Remark
Please be aware that these lecture notes are accessible online in an ‘early access’ format. They are actively being developed, and certain sections will be further enriched to provide a comprehensive understanding of the subject matter.
5.1. Outlier Detection in Time Series#
5.1.1. Motivation: When One Bad Data Point Ruins Everything#
Consider a retailer forecasting demand to optimize inventory. In January 2024, they observe daily sales averaging $15,000. On January 15th, the system records -$12,000—a negative sale. This impossible value stems from a data entry error where a refund was logged incorrectly.
If we naively fit a forecasting model to this contaminated data, the estimated mean drops from $15,000 to $14,672, the variance inflates by 40%, and the trained model persistently under-forecasts February demand by 8%. A single bad value out of 365 observations corrupts the entire pipeline.
This example illustrates why outlier detection is not a cosmetic preprocessing step—it is a fundamental requirement for reliable time series analysis.

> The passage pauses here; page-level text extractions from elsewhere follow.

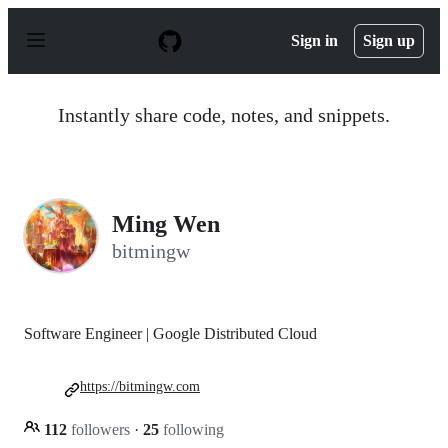
S
k
Sign in
Sign up
i
p
t
o
Instantly share code, notes, and snippets.
c
o
n
t
e
n
Ming Wen
t
bitmingw
Software Engineer | Google Distributed Cloud
https://bitmingw.com
112
followers
·
25
following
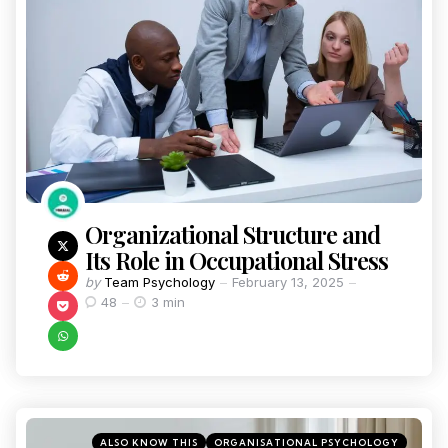
Organizational Structure and
Its Role in Occupational Stress
by
Team Psychology
February 13, 2025
48
3 min
ALSO KNOW THIS
ORGANISATIONAL PSYCHOLOGY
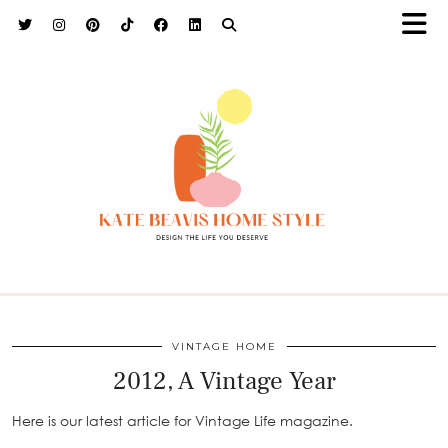
h9adhctw
VINTAGE HOME
2012, A Vintage Year
Here is our latest article for Vintage Life magazine.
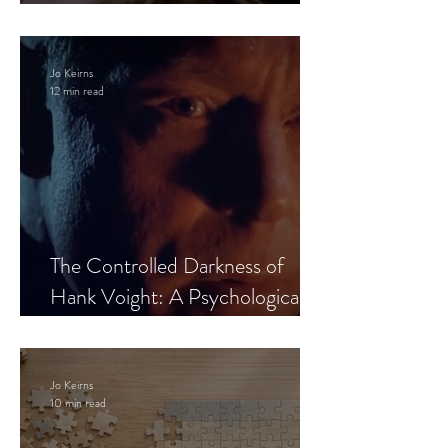
Leaves the Room
Jo Keirns
12 min read
The Controlled Darkness of
Hank Voight: A Psychological
Blueprint
Jo Keirns
10 min read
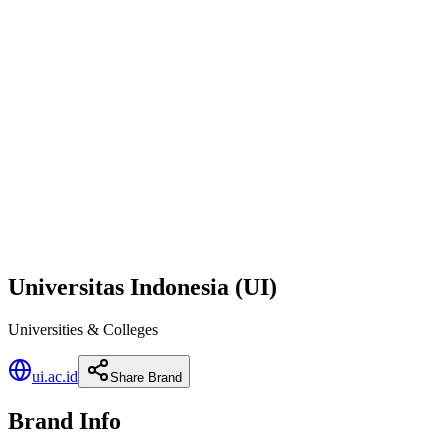
Universitas Indonesia (UI)
Universities & Colleges
ui.ac.id
Share Brand
Brand Info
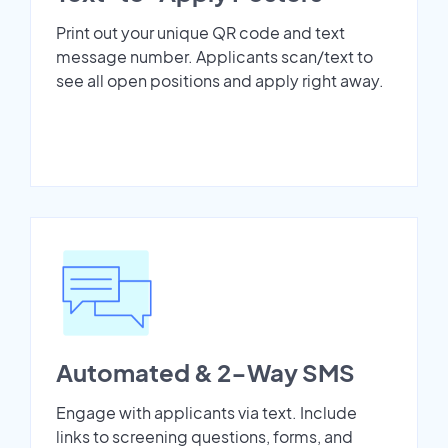
Print out your unique QR code and text
message number. Applicants scan/text to
see all open positions and apply right away.
Automated & 2-Way SMS
Engage with applicants via text. Include
links to screening questions, forms, and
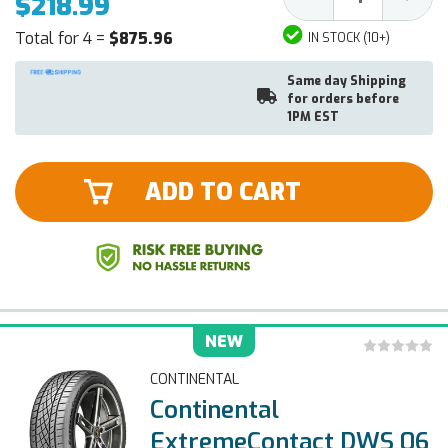
$218.99
Quantity:
Quantit
Total for 4 =
$875.96
IN STOCK (10+)
Same day Shipping
for orders before
1PM EST
ADD TO CART
NEW
CONTINENTAL
Continental
ExtremeContact DWS 06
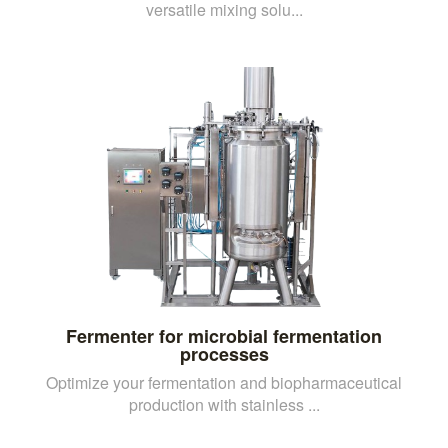
versatile mixing solu...
Fermenter for microbial fermentation
processes
Optimize your fermentation and biopharmaceutical
production with stainless ...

5.1.2. What Are Outliers?#
Outliers are observations that deviate significantly from the expected pattern established by the majority of the data. In cross-sectional statistics, an outlier might simply be “an unusually large or small value.” In time series, the definition becomes more nuanced: we must ask whether a value is unusual given its temporal context.
5.1.2.1. Time Series Context: Why Location Matters#
A daily sales figure of $25,000 could be:
Normal if it occurs on Black Friday during a holiday promotion
An outlier if it occurs on a Tuesday in February with no special events
Suspicious if the previous 30 days averaged $10,000 and there’s no documented reason for the spike
Unlike independent observations, time series outliers depend on:
Trend: Is the value unusual relative to the current trajectory?
Seasonality: Does it deviate from the expected seasonal pattern?
Recent History: Is it inconsistent with the preceding observations?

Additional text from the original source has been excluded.